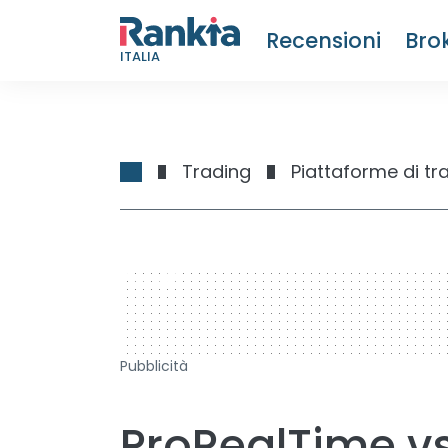
Recensioni
Bro
ITALIA
Trading
Piattaforme di tr
728 x 90
Pubblicità
ProRealTime vs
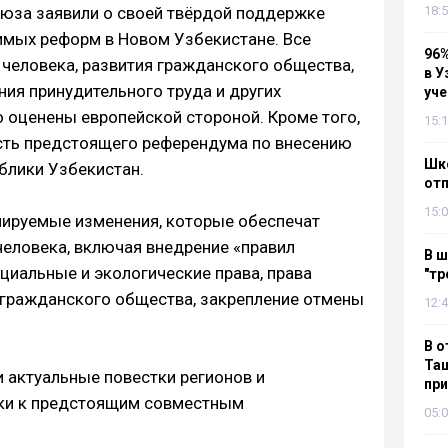
юза заявили о своей твёрдой поддержке
18:5
имых реформ в Новом Узбекистане. Все
96%
 человека, развития гражданского общества,
в У
ния принудительного труда и других
уч
 оценены европейской стороной. Кроме того,
15:1
сть предстоящего референдума по внесению
Шко
блики Узбекистан.
отп
15:0
нируемые изменения, которые обеспечат
человека, включая внедрение «правил
В ш
циальные и экологические права, права
"тр
 гражданского общества, закрепление отмены
12:4
В о
Таш
и актуальные повестки регионов и
пр
ки к предстоящим совместным
05:0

=-=-=-=-=

- _EXERCISE DETAILS_
In the listing above, how many lines have the string "человека" in them? Reply with only the figure.

- _SOLVED EXERCISE_
2